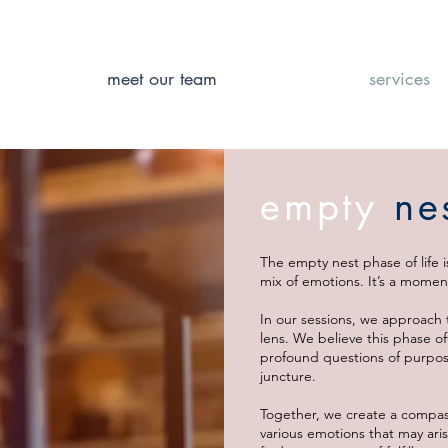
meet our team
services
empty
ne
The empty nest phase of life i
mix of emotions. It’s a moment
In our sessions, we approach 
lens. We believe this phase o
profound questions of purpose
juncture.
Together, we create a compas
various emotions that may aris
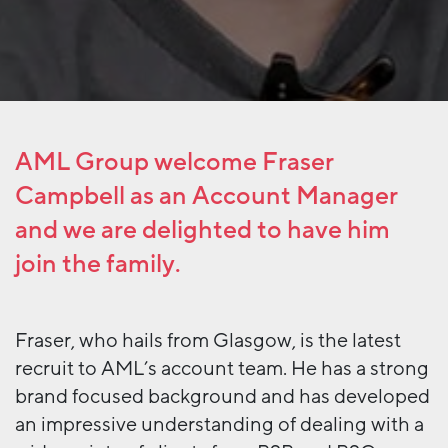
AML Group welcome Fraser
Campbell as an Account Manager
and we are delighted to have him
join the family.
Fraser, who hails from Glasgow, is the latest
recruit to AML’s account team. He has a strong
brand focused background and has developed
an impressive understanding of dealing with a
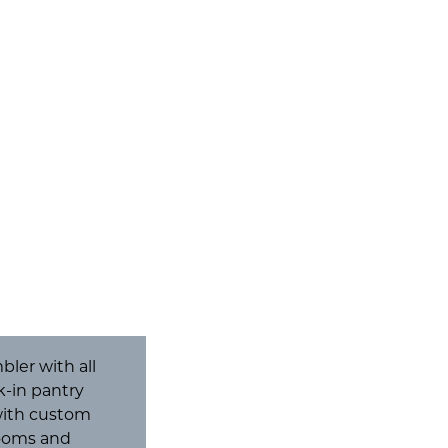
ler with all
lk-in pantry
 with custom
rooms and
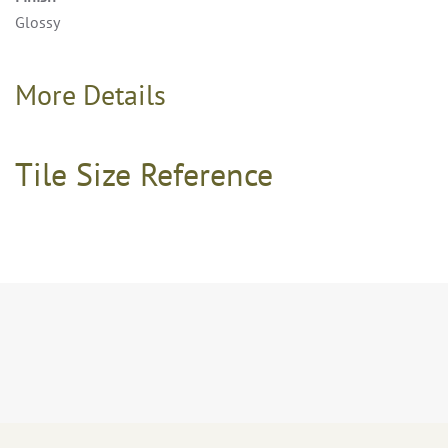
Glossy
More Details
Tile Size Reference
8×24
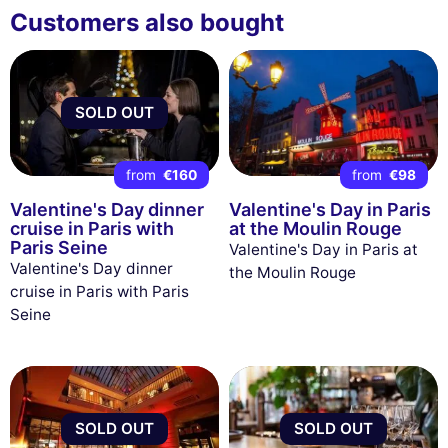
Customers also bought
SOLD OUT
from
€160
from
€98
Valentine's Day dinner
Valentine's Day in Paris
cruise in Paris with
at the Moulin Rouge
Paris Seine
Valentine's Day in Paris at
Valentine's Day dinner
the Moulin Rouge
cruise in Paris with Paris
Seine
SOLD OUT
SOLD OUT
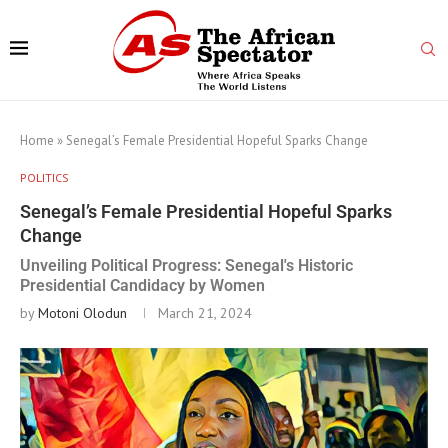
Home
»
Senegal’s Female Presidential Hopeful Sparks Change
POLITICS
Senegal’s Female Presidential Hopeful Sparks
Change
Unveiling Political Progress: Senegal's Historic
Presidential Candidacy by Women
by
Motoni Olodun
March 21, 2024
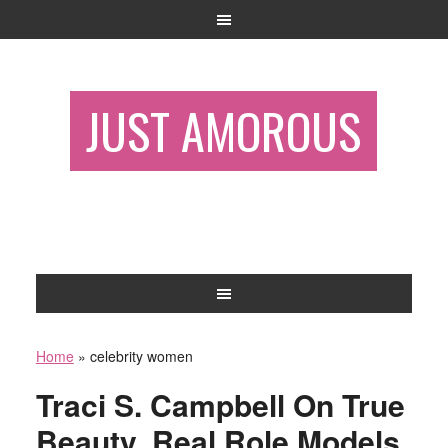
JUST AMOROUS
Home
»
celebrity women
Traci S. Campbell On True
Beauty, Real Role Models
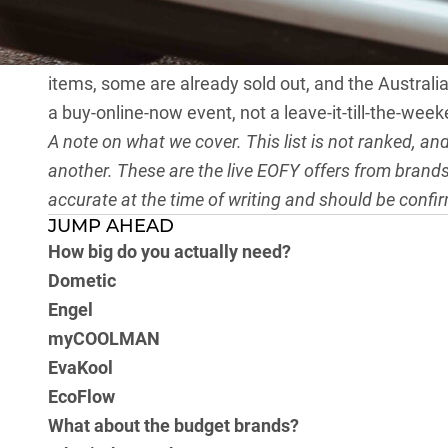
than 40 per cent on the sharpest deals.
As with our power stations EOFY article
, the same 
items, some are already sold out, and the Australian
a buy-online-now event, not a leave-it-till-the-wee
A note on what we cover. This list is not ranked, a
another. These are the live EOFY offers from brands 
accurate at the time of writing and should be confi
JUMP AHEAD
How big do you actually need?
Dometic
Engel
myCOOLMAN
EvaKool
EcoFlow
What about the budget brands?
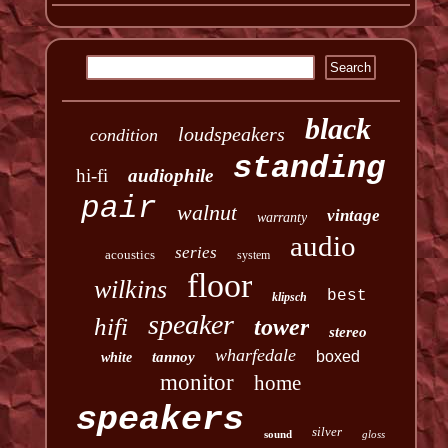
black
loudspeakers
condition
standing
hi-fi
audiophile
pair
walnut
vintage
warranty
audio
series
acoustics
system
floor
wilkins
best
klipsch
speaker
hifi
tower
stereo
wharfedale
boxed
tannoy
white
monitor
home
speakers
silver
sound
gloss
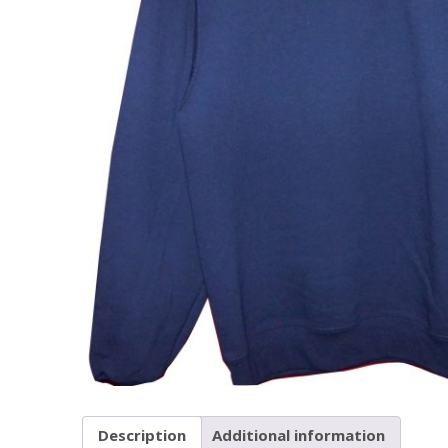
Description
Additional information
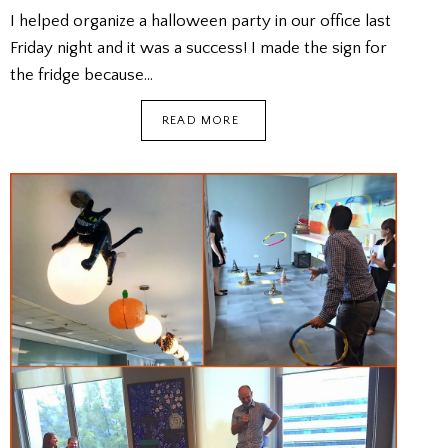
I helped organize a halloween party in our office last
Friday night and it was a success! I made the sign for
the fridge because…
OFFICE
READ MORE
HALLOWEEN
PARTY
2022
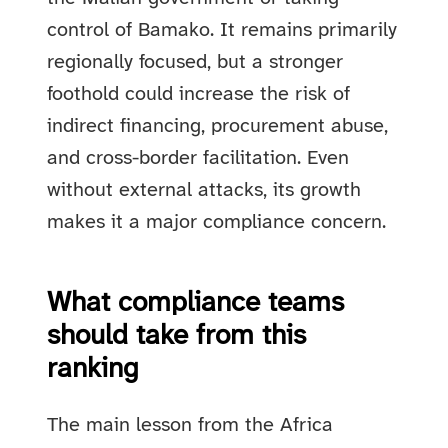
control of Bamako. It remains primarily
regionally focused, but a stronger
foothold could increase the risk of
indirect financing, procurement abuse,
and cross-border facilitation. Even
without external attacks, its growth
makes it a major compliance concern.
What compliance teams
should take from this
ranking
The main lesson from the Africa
********************
> Problem details: All lines of the data above that include the word "should" must be shown.

> Written solution:
accurate at the time of writing and should be confi
should take from this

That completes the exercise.